Контора, которая была (или должна была быть) местом успокоения этого потока долларов, находилась в центре города и представляла собой высокую и просторную комнату в несколько окон с зеркальными стеклами. Полированный шкаф красного дерева являл взорам армию бутылок, штук в двести, с яркими ярлыками. Все они были наполнены пинкертоновским «Тринадцать Звезд», хотя только эксперт мог бы отличить их через комнату от бутылок Курвуазье. Я обыкновенно упрекал моего друга этим сходством и предлагал новое издание брошюры с измененным заглавием: «Зачем Пить Французскую Водку, Когда Мы даем Вам те же Ярлыки?» Дверцы шкафа весь день вращались на своих петлях; и если являлся кто-нибудь, еще незнакомый с достоинствами напитка, то уходил, нагруженный бутылкой. Когда я протестовал против этой расточительности, Пинкертон восклицал: «Дорогой Лоудон, вы, по-видимому, не усвоили принципов дела! Ведь напиток буквально ничего не стоит. Я не найду более дешевой рекламы!» К боковой стенке шкафа прислонялся пестрый зонтик, сохраняемый, как реликвия. Когда Пинкертон готовился выпустить на рынок «Тринадцать Звезд», приближался сезон дождей. Он поджидал, в стесненных обстоятельствах, почти в нищете, первого ливня, а лишь только хлынул дождь, на всех перекрестках, точно по сигналу, появились его агенты, раздающие объявления, и все обитатели Сан-Франциско, от дельца, спешащего на перевоз, до дамы, поджидающей на углу вагона, укрылись под зонтиками со странной надписью:
— Это была грандиозная спекуляция, — рассказывал Пинкертон, видимо наслаждаясь воспоминанием. — Никакого другого зонтика не было видно. Я стал у этого окна, Лоудон, любовался зрелищем, и, уверяю вас, чувствовал себя Вандербильтом.
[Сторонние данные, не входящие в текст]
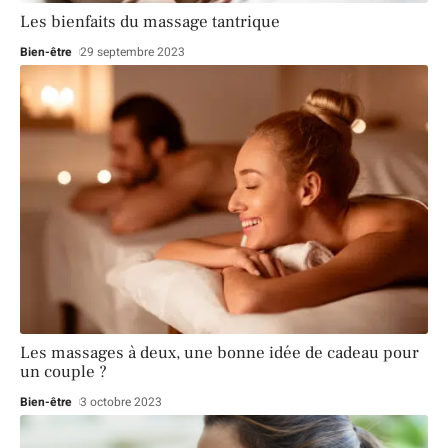
Les bienfaits du massage tantrique
Bien-être
29 septembre 2023
Les massages à deux, une bonne idée de cadeau pour
un couple ?
Bien-être
3 octobre 2023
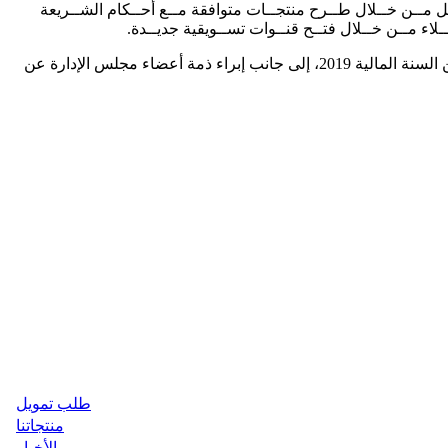
يــز دورهــا فــي ســوق الإقــراض والتمويــل مــن خــلال طــرح منتجــات متوافقة مــع أحــكام الشــريعة
ـلاء مــن خــلال فتــح قنــوات تســويقية جديــدة.
وصادقت الهيئة العامة على تقرير مجلس الإدارة عن السنة المالية 2019 وخطة عمل الشركة المستقبلية، وتقرير مدققي حسابات الشركة عن السنة المالية 2019، إلى جانب إبراء ذمة أعضاء مجلس الإدارة عن
طلب تمويل
منتجاتنا
الأخبار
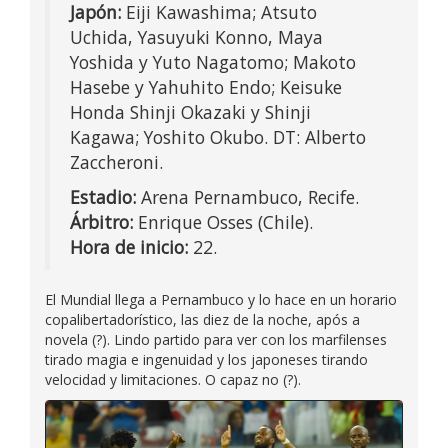
Japón:
Eiji Kawashima; Atsuto
Uchida, Yasuyuki Konno, Maya
Yoshida y Yuto Nagatomo; Makoto
Hasebe y Yahuhito Endo; Keisuke
Honda Shinji Okazaki y Shinji
Kagawa; Yoshito Okubo. DT: Alberto
Zaccheroni.
Estadio:
Arena Pernambuco, Recife.
Árbitro:
Enrique Osses (Chile).
Hora de inicio:
22.
El Mundial llega a Pernambuco y lo hace en un horario
copalibertadorístico, las diez de la noche, após a
novela (?). Lindo partido para ver con los marfilenses
tirado magia e ingenuidad y los japoneses tirando
velocidad y limitaciones. O capaz no (?).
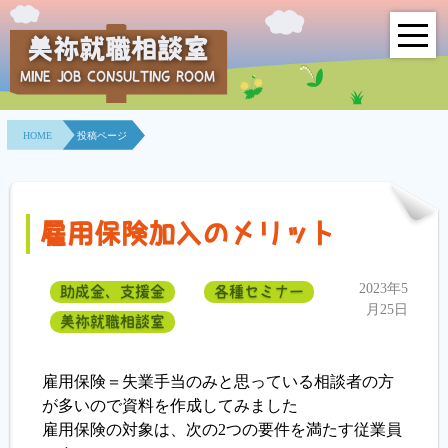
美祢就職相談室
MINE JOB CONSULTING ROOM
HOME
HOME
投稿ページ
事業所紹介
就職面接会
雇用保険加入のメリット
相談室とは？
2023年5
助成金、支援金
各種セミナー
利用者の声
月25日
美祢就職相談室
地域連携事業
雇用保険＝失業手当のみと思っている相談者の方
求人情報検索
が多いので資料を作成してみました
雇用保険の対象は、次の2つの要件を満たす従業員
各種セミナー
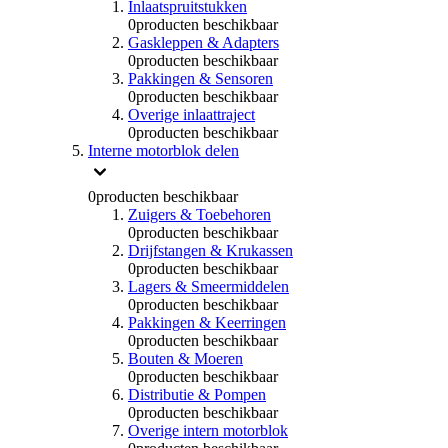
Inlaatspruitstukken
0
producten beschikbaar
Gaskleppen & Adapters
0
producten beschikbaar
Pakkingen & Sensoren
0
producten beschikbaar
Overige inlaattraject
0
producten beschikbaar
Interne motorblok delen
0
producten beschikbaar
Zuigers & Toebehoren
0
producten beschikbaar
Drijfstangen & Krukassen
0
producten beschikbaar
Lagers & Smeermiddelen
0
producten beschikbaar
Pakkingen & Keerringen
0
producten beschikbaar
Bouten & Moeren
0
producten beschikbaar
Distributie & Pompen
0
producten beschikbaar
Overige intern motorblok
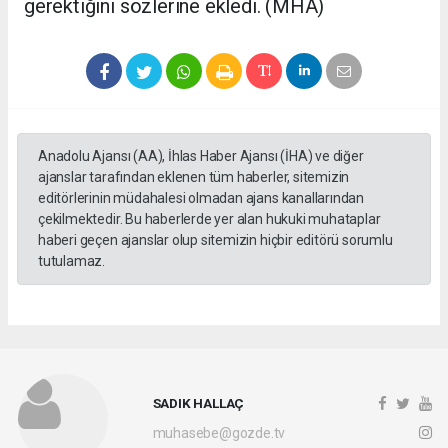
gerektiğini sözlerine ekledi. (MHA)
Anadolu Ajansı (AA), İhlas Haber Ajansı (İHA) ve diğer
ajanslar tarafından eklenen tüm haberler, sitemizin
editörlerinin müdahalesi olmadan ajans kanallarından
çekilmektedir. Bu haberlerde yer alan hukuki muhataplar
haberi geçen ajanslar olup sitemizin hiçbir editörü sorumlu
tutulamaz.
SADIK HALLAÇ
muhasebe@gozde.tv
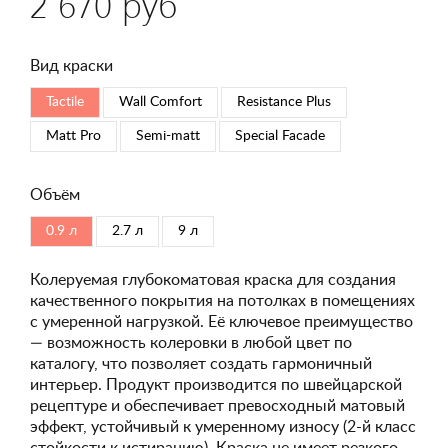
2 670 руб
Вид краски
Tactile
Wall Comfort
Resistance Plus
Matt Pro
Semi-matt
Special Faсade
Объём
0.9 л
2.7 л
9 л
Колеруемая глубокоматовая краска для создания
качественного покрытия на потолках в помещениях
с умеренной нагрузкой. Её ключевое преимущество
— возможность колеровки в любой цвет по
каталогу, что позволяет создать гармоничный
интерьер. Продукт производится по швейцарской
рецептуре и обеспечивает превосходный матовый
эффект, устойчивый к умеренному износу (2-й класс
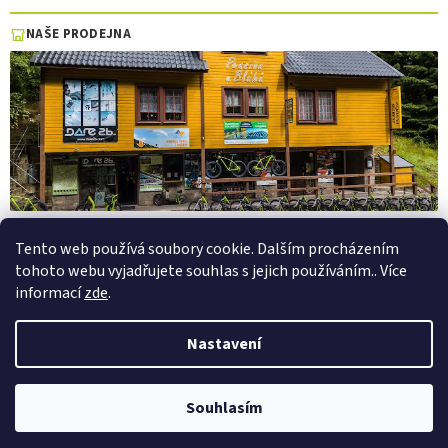
NAŠE PRODEJNA
Tento web používá soubory cookie. Dalším procházením
tohoto webu vyjadřujete souhlas s jejich používáním.. Více
Vytvořil Shoptet
informací
zde
.
Copyright 2026
PepaSport.eu
. Všechna práva vyhrazena.
Upravit
Nastavení
nastavení cookies
Půjčovna elektrokol a elektrokoloběžek — Pec pod Sněžkou
Souhlasím
×
PŮJČOVNA →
Этому умелому использованию местного климата он был обязан не только значительным сбытом «Тринадцати Звезд», но и всем предприятием агентства объявлений.
Большая конторка (чтобы закончить описание комнаты) стояла посередине, утопая в грудах объявлений и брошюр «Зачем Пить Французскую Водку»? и «Спутник Объявителя». С одной стороны помещались две барышни с пишущими машинками, работавшие без перерыва с девяти до четырех часов, с другой — модель сельскохозяйственной машины. Стены, там, где они не были заняты телефоном и двумя фотографиями — одна изображала кораблекрушение «Джемса Л. Мауди» у пустынного и скалистого берега, другая — субботний буксир, благополучно везущий любителей рыбной ловли — почти исчезали под картинами в ярких рамках. Большинство представляли реликвии Латинского Квартала, и я должен отдать справедливость Пинкертону: ни одна не была плоха, а некоторые отличались замечательными достоинствами. Они сбывались медленно, но за хорошую цену, и их места постепенно занимались произведениями местных художников. Моим первым делом было рассмотреть и раскритиковать их. Некоторые были безобразны, но все годились на продажу. Я сказал это и в ту же минуту почувствовал себя ренегатом, перебежчиком во вражеский лагерь. Я смотрел на картины уже не глазами художника, а глазами торговца, и чувствовал, как расширяется пропасть, отделявшая меня от того, что я любил.
— Теперь, Лоудон, — сказал Пинкертон на другое утро после лекции, — мы можем идти плечом к плечу. Это все, о чем я мечтал: мне нужно было две головы и четыре руки, и вот они налицо. Вы увидите, что это все равно что искусство — все дело в наблюдении и воображении; требуется только больше движения. Подождите немножко, и вы почувствуете прелесть этого дела.